Parlare delle farine significa parlare dei carboidrati in generale ed, inoltre, significa parlare di un argomento delicato che tocca, mi permetto di dire, il cuore di noi italiani: popolo di pastaioli.
Battuta a parte questo è un argomento serissimo, delicatissimo, ahimè mai sufficientemente affrontato, specialmente perché andiamo a toccare i bisogni, i dubbi e le perplessità di centinaia di migliaia di persone diabetiche.
Quando si parla di carboidrati si deve sempre tenere in considerazione i bisogni nutrizionali di tutti, ma proprio tutti, diabetici compresi, i quali non sono diventati diabetici a caso (togliendo, naturalmente, i casi di diabete alla nascita, il cosiddetto diabete tipo 1. Per i quali, secondo la mia esperienza, comunque si può fare qualcosa. E in qualche caso più di qualcosa).

Bene, entriamo nell’argomento e, a tale proposito, partiamo dalla storia che ha sempre tanto da insegnarci:
Siamo nati cacciatori. Noi, che siamo un animale che appartiene al genere Homo, esistiamo da poco più di 2 milioni di anni. Per essere precisi, la specie Homo sapiens alla quale apparteniamo esiste certamente da 200 000 anni. In tutto questo tempo, che non è esattamente breve, ci siamo cibati di carne (cotta, per la precisione), di bacche, di radici e di frutti. Circa i 2/3 della nostra dieta era composta da alimenti di origine animale (naturalmente qui comprendiamo anche i pesci, perché quando parliamo di caccia intendiamo caccia/pesca) e solo un terzo era composta da vegetali. Quindi i nostri amici antenati consumavano una percentuale maggiore di proteine rispetto ai carboidrati, mentre l’alimentazione odierna tende a privilegiare questi ultimi.

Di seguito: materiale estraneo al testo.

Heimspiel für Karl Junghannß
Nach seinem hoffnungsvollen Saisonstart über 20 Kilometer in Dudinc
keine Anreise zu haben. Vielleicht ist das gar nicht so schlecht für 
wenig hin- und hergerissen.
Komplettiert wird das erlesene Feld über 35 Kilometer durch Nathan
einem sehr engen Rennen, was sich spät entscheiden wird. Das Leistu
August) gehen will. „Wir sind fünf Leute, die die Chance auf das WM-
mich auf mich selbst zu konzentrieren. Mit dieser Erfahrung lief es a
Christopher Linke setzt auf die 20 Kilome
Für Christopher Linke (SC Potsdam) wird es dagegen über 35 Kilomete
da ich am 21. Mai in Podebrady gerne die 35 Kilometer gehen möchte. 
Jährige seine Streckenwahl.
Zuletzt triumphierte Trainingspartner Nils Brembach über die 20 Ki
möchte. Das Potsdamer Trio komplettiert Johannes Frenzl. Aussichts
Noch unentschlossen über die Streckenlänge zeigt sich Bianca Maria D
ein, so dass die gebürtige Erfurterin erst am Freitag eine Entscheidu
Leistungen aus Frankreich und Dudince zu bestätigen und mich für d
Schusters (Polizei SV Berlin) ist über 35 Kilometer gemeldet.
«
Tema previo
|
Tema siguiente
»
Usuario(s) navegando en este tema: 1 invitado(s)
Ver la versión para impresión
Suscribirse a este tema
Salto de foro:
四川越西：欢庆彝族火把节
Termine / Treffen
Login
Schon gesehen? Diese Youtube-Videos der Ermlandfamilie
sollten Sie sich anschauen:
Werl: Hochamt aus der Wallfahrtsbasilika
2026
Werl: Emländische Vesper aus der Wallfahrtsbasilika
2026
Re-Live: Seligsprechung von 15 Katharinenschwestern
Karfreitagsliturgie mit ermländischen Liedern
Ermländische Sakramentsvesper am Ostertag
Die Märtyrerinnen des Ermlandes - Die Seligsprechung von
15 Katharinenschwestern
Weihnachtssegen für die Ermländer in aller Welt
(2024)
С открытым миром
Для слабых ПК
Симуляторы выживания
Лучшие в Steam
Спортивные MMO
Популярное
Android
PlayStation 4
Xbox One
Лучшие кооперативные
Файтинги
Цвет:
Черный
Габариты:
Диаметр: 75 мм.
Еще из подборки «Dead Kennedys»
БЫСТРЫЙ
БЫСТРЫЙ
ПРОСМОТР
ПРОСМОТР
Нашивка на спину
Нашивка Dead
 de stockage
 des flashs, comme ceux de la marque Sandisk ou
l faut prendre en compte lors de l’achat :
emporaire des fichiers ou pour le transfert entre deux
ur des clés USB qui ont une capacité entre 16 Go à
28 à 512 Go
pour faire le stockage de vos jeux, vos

La rivoluzione. Poi, 10000 anni fa, si è presentato un evento rivoluzionario che ha stravolto la nostra dieta: stiamo parlando dell’agricoltura. Per la prima volta abbiamo iniziato a consumare notevoli quantità di carboidrati sottoforma di cereali integrali, come il grano, la segale, l’orzo, l’avena, il mais e il riso. Poi si sono introdotti i legumi (come i fagioli). Tutti questi sono andati ad aggiungersi alla quota di carboidrati già introdotti con la frutta, le bacche, etc…. Comunque ci salvavamo dal diabete, dalle ipercolesterolemie e dai disgraziatissimi trigliceridi fuori norma perché, a quei tempi, la preparazione dei cibi avveniva in modo semplice: si macinavano i cereali sulla pietra e successivamente si cuocevano sul fuoco all’aperto. In questo modo i carboidrati integrali venivano assorbiti e matabolizzati lentamente e, di conseguenza, l’aumento della glicemia era graduale e modesto. Questa era una dieta ideale perché forniva progressivamente un'energia, come dire, a lenta cessione, contribuendo così a mantenere l’efficienza muscolare per molte ore e prolungando il senso di sazietà. Inoltre favoriva una lenta e graduale secrezione di insulina da parte delle cellule del pancreas (che noi, invece, mettiamo sotto pressione in maniera scandalosa).
Ahimè con il trascorrere del tempo i cereali furono macinati sempre più finemente, così la crusca venne completamente separata dalla farina. Nel XIX secolo, con l’avvento dei mulini ad alta velocità si produssero farine così fini e così bianche da assomigliare a borotalco nell’aspetto e nella consistenza. E questo tipo di farina è sempre stata molto apprezzata perché permette di preparare un tipo di pane soffice e di buon sapore, torte morbidissime etc….. L’immediata conseguenza è stata il cambiamento del regime alimentare che ha comportato un aumento dei carboidrati a rapido assorbimento e una drastica diminuzione dell’assunzione di fibre.